Está en duda la disposición del Ejército a asumir las consecuencias legales de los actos y omisiones de sus miembros en el caso de los 43 estudiantes desaparecidos y, por extensión, en todos los otros casos de abusos de derechos humanos

Alberto J. Olvera
El presidente de México, Andrés Manuel López Obrador, y Luis Cresencio Sandoval, secretario de la Defensa Nacional.
El presidente de México, Andrés Manuel López Obrador, y Luis Cresencio Sandoval, secretario de la Defensa Nacional.Diego Simón Sánchez (Cuartoscuro)

La semana final de septiembre ha sido prolífica en acontecimientos que han puesto de nuevo en duda la disposición del Ejército a asumir las consecuencias legales de los actos y omisiones de sus miembros en el caso Ayotzinapa y, por extensión, en todos los otros casos de abusos de derechos humanos por parte de militares en el pasado y en el presente. Esta peligrosa constatación se produce justo en el momento que se pretende constitucionalizar la permanencia de las Fuerzas Armadas en la seguridad pública, a quienes de hecho se entrega esta función decisiva para la vida pública. Es urgente detener este proceso hasta que se lleve a cabo una reforma profunda de todo el estatuto legal del Ejército y de la Armada que las coloque efectivamente bajo el mando civil y en un entorno de rendición de cuentas. Y es más urgente aun detener la absurda y riesgosísima consulta que el presidente pretende hacer para legitimar lo inadmisible: la entrega parcial del poder a las Fuerzas Armadas.

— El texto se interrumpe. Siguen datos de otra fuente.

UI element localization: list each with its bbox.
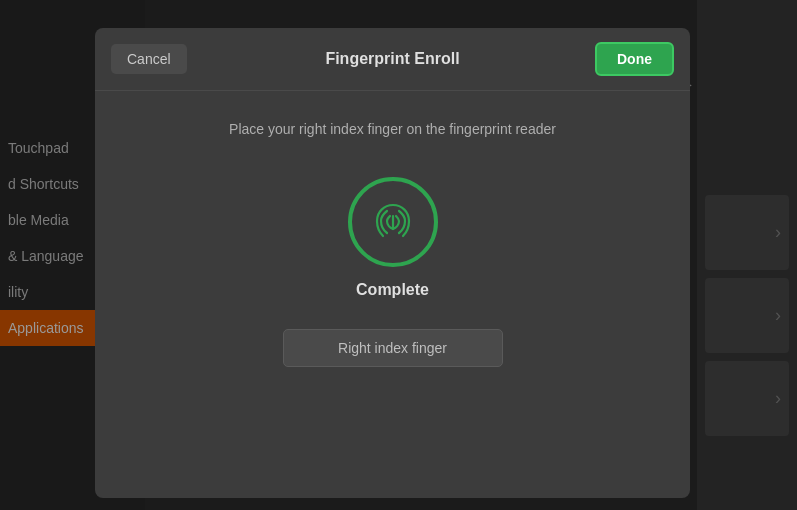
modal-body: Place your right index finger on the fin… <box>95 91 690 498</box>
finger-name-input[interactable] <box>283 329 503 367</box>
fingerprint-enroll-modal: Cancel Fingerprint Enroll Done Place you… <box>95 28 690 498</box>
complete-label: Complete <box>356 281 429 299</box>
modal-header: Cancel Fingerprint Enroll Done <box>95 28 690 91</box>
modal-title: Fingerprint Enroll <box>325 50 459 68</box>
fingerprint-container: Complete <box>348 177 438 299</box>
fingerprint-circle <box>348 177 438 267</box>
cancel-button[interactable]: Cancel <box>111 44 187 74</box>
done-button[interactable]: Done <box>595 42 674 76</box>
instruction-text: Place your right index finger on the fin… <box>229 121 556 137</box>
fingerprint-svg-icon <box>368 197 418 247</box>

El presidente Andrés Manuel López Obrador asumió como una de sus principales promesas de campaña la resolución con justicia del caso de la desaparición en Iguala de 43 estudiantes de la Escuela Normal de Ayotzinapa en 2014. Esta tragedia marcó el principio del fin del régimen de la transición a la democracia en México. Sin embargo, a más de cuatro años de mandato, y a pesar de los trabajos de una Comisión para la Verdad y el Acceso a la Justicia con rango presidencial, a la cual se le adscribió además una Unidad Especial de Investigación y Litigio (UELCA), y de la extensión del mandato del Grupo Interdisciplinario de Expertos Independientes (GIEI), el caso está hoy en un estado de confusión e incertidumbre similar al padecido desde el Gobierno anterior, a pesar de la mucho mayor información disponible.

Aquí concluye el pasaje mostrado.